Pixel coordinate grounding data:
------------------------------------------------------------
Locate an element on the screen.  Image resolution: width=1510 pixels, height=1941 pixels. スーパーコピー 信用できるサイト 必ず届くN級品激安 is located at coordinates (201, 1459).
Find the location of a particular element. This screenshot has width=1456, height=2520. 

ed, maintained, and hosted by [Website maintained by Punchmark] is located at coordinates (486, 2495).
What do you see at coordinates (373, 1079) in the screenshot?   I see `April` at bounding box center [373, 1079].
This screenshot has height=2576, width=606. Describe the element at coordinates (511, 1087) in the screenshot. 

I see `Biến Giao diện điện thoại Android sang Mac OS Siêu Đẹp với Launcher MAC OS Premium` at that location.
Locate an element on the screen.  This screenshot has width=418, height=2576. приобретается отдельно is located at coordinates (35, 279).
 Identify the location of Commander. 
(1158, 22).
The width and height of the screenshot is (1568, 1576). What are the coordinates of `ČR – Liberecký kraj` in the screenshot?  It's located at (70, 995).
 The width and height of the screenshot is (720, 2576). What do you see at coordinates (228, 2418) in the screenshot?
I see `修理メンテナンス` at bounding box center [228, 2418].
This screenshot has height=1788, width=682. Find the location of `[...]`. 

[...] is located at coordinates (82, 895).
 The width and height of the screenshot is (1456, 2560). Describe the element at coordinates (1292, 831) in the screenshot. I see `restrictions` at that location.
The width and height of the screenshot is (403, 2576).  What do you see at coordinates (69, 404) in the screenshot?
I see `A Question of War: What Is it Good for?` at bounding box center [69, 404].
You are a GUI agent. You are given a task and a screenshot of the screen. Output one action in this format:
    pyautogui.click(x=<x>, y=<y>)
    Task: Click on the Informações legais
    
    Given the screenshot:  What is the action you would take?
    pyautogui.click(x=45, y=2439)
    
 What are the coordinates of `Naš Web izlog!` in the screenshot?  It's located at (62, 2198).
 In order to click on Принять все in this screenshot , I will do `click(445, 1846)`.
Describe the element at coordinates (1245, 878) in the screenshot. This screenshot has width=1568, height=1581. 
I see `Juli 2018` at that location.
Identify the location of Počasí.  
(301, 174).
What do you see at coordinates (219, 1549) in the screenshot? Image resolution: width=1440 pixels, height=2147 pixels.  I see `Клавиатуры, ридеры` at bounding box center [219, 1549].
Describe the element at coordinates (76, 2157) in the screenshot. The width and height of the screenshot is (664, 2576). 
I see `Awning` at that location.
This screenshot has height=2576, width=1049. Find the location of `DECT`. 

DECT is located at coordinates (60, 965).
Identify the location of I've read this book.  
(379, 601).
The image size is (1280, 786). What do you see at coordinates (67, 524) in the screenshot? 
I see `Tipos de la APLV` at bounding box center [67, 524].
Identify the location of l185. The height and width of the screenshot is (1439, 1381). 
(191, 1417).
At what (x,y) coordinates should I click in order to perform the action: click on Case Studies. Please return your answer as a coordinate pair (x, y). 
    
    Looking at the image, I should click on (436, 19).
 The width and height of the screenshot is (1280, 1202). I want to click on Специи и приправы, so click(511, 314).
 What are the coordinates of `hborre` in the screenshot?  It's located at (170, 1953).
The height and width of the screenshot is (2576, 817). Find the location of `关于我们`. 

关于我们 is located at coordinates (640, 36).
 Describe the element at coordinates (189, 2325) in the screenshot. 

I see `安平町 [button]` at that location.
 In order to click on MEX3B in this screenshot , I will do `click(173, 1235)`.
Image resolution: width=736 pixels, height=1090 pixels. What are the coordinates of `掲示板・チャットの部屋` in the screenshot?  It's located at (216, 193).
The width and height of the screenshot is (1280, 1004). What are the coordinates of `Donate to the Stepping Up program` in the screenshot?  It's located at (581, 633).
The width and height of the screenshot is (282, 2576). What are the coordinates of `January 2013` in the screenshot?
------------------------------------------------------------
*What to produce*. Look for the word "will" in the data, then return every line that contains it.

*Output below*.
 In order to click on Принять все in this screenshot , I will do `click(445, 1846)`.
 In order to click on MEX3B in this screenshot , I will do `click(173, 1235)`.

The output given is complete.